▸ **DIRECTIONS**
Please retype all of the data below, word for word.

▸ **DATASET EXCERPT**
───
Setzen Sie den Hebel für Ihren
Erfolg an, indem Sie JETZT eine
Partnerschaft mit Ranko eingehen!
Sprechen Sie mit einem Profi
───
▸ **ANSWER TO THE PROBLEM**
Setzen Sie den Hebel für Ihren
Erfolg an, indem Sie JETZT eine
Partnerschaft mit Ranko eingehen!
Sprechen Sie mit einem Profi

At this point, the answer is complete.